Researchers on the University of Illinois Urbana-Champaign (UIUC) have found that GPT-4-based AI agents can autonomously exploit cybersecurity vulnerabilities.
As AI models change into more powerful, their dual-purpose nature offers equal potential for good and bad. LLMs like GPT-4 are increasingly getting used to commit cybercrimes, with Google predicting that AI will play a big role in committing and stopping these attacks.

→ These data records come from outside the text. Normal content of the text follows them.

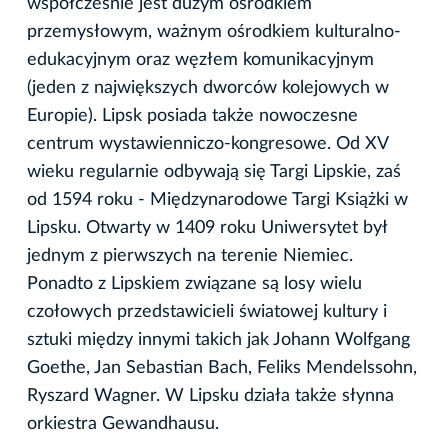
współcześnie jest dużym ośrodkiem
przemysłowym, ważnym ośrodkiem kulturalno-
edukacyjnym oraz węzłem komunikacyjnym
(jeden z największych dworców kolejowych w
Europie). Lipsk posiada także nowoczesne
centrum wystawienniczo-kongresowe. Od XV
wieku regularnie odbywają się Targi Lipskie, zaś
od 1594 roku - Międzynarodowe Targi Książki w
Lipsku. Otwarty w 1409 roku Uniwersytet był
jednym z pierwszych na terenie Niemiec.
Ponadto z Lipskiem związane są losy wielu
czołowych przedstawicieli światowej kultury i
sztuki między innymi takich jak Johann Wolfgang
Goethe, Jan Sebastian Bach, Feliks Mendelssohn,
Ryszard Wagner. W Lipsku działa także słynna
orkiestra Gewandhausu.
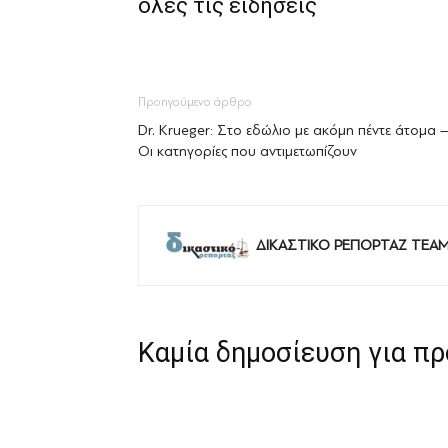
όλες τις ειδήσεις
Προηγούμενο άρθρο
Dr. Krueger: Στο εδώλιο με ακόμη πέντε άτομα –
Οι κατηγορίες που αντιμετωπίζουν
ΔΙΚΑΣΤΙΚΟ ΡΕΠΟΡΤΑΖ TEA
Καμία δημοσίευση για π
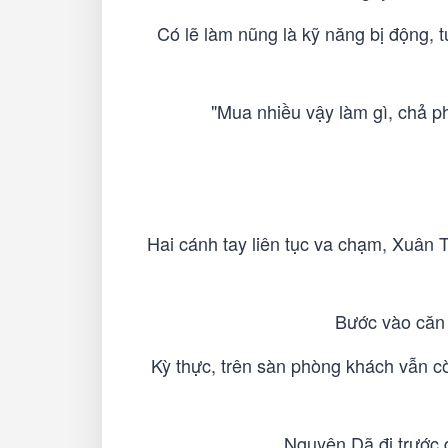
Có lẽ làm nũng là kỹ năng bị động, t
"Mua nhiều vậy làm gì, chả ph
Hai cánh tay liên tục va chạm, Xuân 
Bước vào căn 
Kỳ thực, trên sàn phòng khách vẫn cò
Nguyên Dã đi trước 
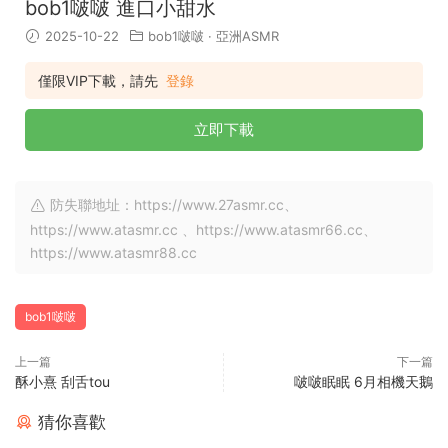
bob1啵啵 進口小甜水
2025-10-22
bob1啵啵
·
亞洲ASMR
僅限VIP下載，請先
登錄
立即下載
防失聯地址：https://www.27asmr.cc、
https://www.atasmr.cc 、https://www.atasmr66.cc、
https://www.atasmr88.cc
bob1啵啵
上一篇
下一篇
酥小熹 刮舌tou
啵啵眠眠 6月相機天鵝
猜你喜歡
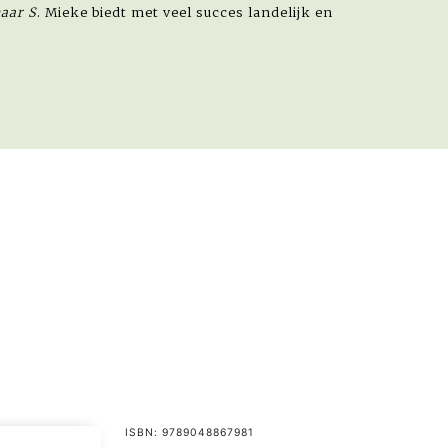
aar S
. Mieke biedt met veel succes landelijk en
ISBN: 9789048867981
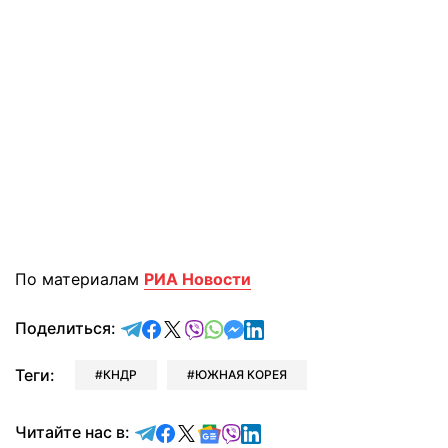
По материалам
РИА Новости
отправить в Telegram
поделиться в Facebook
поделиться в X
отправить в Viber
отправить в Whatsapp
отправить в Messenger
отправить в LinkedIn
Поделиться:
Теги:
КНДР
ЮЖНАЯ КОРЕЯ
Читайте в Telegram
Читайте в Facebook
Читайте в X
Читайте в Google news
Читайте в Viber
Читайте в LinkedIn
Читайте нас в:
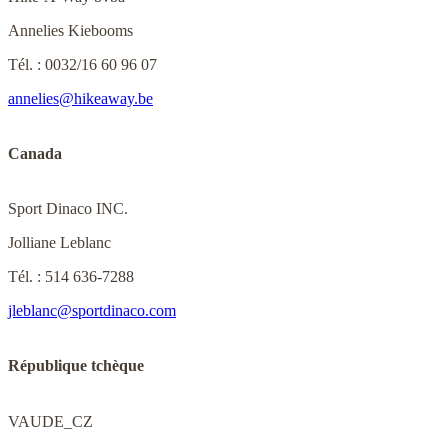
Annelies Kiebooms
Tél. : 0032/16 60 96 07
annelies@hikeaway.be
Canada
Sport Dinaco INC.
Jolliane Leblanc
Tél. : 514 636-7288
jleblanc@sportdinaco.com
République tchèque
VAUDE_CZ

The threat of AI-powered cybercrime has increased as LLMs transcend easy prompt response interactions and act as autonomous AI agents.
In their paperthe researchers explained how they tested the flexibility of AI agents to use identified “one-day” vulnerabilities.
A one-day vulnerability is a security flaw in a software system that has been officially identified and disclosed to the general public, but has not yet been fixed or patched by the software's developers.
During this time, the software stays vulnerable and malicious actors with the suitable skills can make the most.
When a single-day vulnerability is identified, it’s detailed using the Common Vulnerabilities and Exposures, or CVE, standard. The CVE is meant to spotlight the specifics of the vulnerabilities that have to be addressed, but in addition inform the bad actors where the vulnerabilities are situated.
We've shown that LLM agents can autonomously hack fake web sites, but can they exploit real vulnerabilities?
We show that GPT-4 is able to real-world exploits where other models and open source vulnerability scanners fail.
Paper: https://t.co/utbmMdYfmu
— Daniel Kang (@daniel_d_kang) April 16, 2024
The experiment
The researchers have developed AI agents based on GPT-4, GPT-3.5 and eight other open source LLMs.
They gave agents access to tools, the CVE descriptions, and use of the ReAct agent framework. The ReAct framework closes this gap and allows the LLM to interact with other software and systems.
The researchers created a benchmark set of 15 real-world, one-day vulnerabilities and gave agents the goal of attempting to use them autonomously.
GPT-3.5 and the open source models all failed in these attempts, but GPT-4 successfully exploited 87% of the one-day vulnerabilities.
After removing the CVE description, the success rate dropped from 87% to 7%. This suggests that GPT-4 can exploit vulnerabilities once the CVE details are provided, but without this guidance it will not be excellent at identifying the vulnerabilities.
Implications
Cybercrime and hacking used to require special skills, but AI is lowering the bar. The researchers said creating their AI agent required just 91 lines of code.
As AI models proceed to evolve, the skill level required to use cybersecurity vulnerabilities will proceed to say no. The cost of scaling these autonomous attacks may even proceed to fall.
When the researchers calculated the API cost for his or her experiment, their GPT-4 agent cost $8.80 per exploit. They estimate that hiring a cybersecurity expert who charges $50 an hour would cost $25 per exploit.
This signifies that using an LLM agent is already 2.8x cheaper than human labor and is far easier to scale than finding human experts. Once GPT-5 and other more powerful LLMs are released, these performance and price differences will only increase.
The researchers say their findings “highlight the necessity for the broader cybersecurity community and LLM providers to consider carefully about how LLM agents will be integrated into defenses and the way they will likely be deployed widely.”